**Page-level text extractions:**
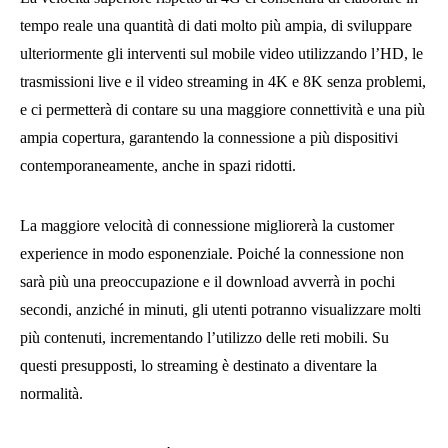
tempo reale una quantità di dati molto più ampia, di sviluppare
ulteriormente gli interventi sul mobile video utilizzando l’HD, le
trasmissioni live e il video streaming in 4K e 8K senza problemi,
e ci permetterà di contare su una maggiore connettività e una più
ampia copertura, garantendo la connessione a più dispositivi
contemporaneamente, anche in spazi ridotti.
La maggiore velocità di connessione migliorerà la customer
experience in modo esponenziale. Poiché la connessione non
sarà più una preoccupazione e il download avverrà in pochi
secondi, anziché in minuti, gli utenti potranno visualizzare molti
più contenuti, incrementando l’utilizzo delle reti mobili. Su
questi presupposti, lo streaming è destinato a diventare la
normalità.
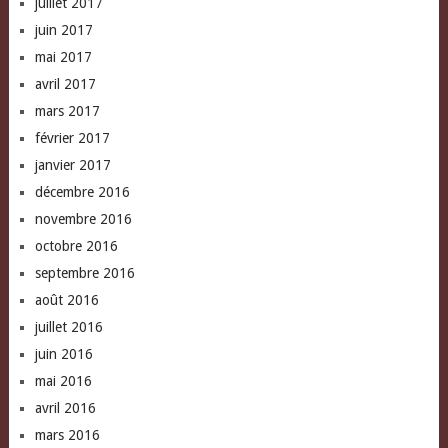
juillet 2017
juin 2017
mai 2017
avril 2017
mars 2017
février 2017
janvier 2017
décembre 2016
novembre 2016
octobre 2016
septembre 2016
août 2016
juillet 2016
juin 2016
mai 2016
avril 2016
mars 2016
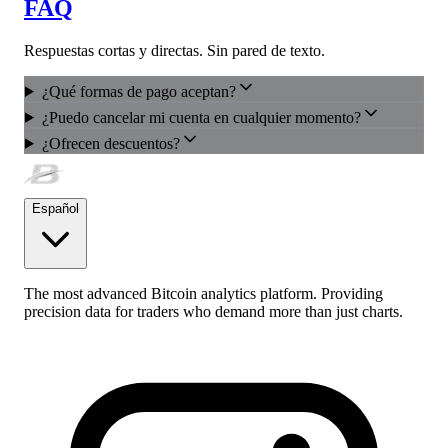
FAQ
Respuestas cortas y directas. Sin pared de texto.
¿Qué formas de pago aceptan?
¿Puedo cancelar mi cuenta en cualquier momento?
¿Ofrecen descuentos?
Español
The most advanced Bitcoin analytics platform. Providing
precision data for traders who demand more than just charts.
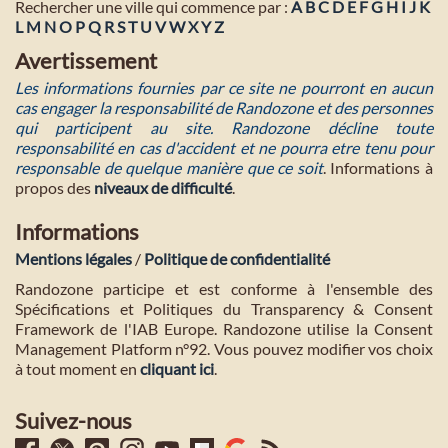
Rechercher une ville qui commence par :
A
B
C
D
E
F
G
H
I
J
K
L
M
N
O
P
Q
R
S
T
U
V
W
X
Y
Z
Avertissement
Les informations fournies par ce site ne pourront en aucun
cas engager la responsabilité de Randozone et des personnes
qui participent au site. Randozone décline toute
responsabilité en cas d'accident et ne pourra etre tenu pour
responsable de quelque manière que ce soit
. Informations à
propos des
niveaux de difficulté
.
Informations
Mentions légales
/
Politique de confidentialité
Randozone participe et est conforme à l'ensemble des
Spécifications et Politiques du Transparency & Consent
Framework de l'IAB Europe. Randozone utilise la Consent
Management Platform n°92. Vous pouvez modifier vos choix
à tout moment en
cliquant ici
.
Suivez-nous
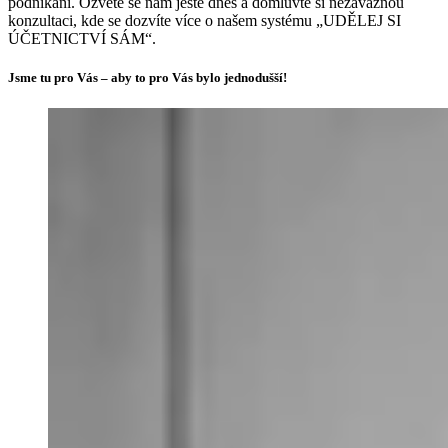
podnikání. Ozvěte se nám ještě dnes a domluvte si nezávaznou
konzultaci, kde se dozvíte více o našem systému „UDĚLEJ SI
ÚČETNICTVÍ SÁM“.
Jsme tu pro Vás – aby to pro Vás bylo jednodušší!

**WORK REQUEST:**
For each line in the entries that contains the string "site", make a copy.

**RESULT OF THIS TASK:**
Les informations fournies par ce site ne pourront en aucun
qui participent au site. Randozone décline toute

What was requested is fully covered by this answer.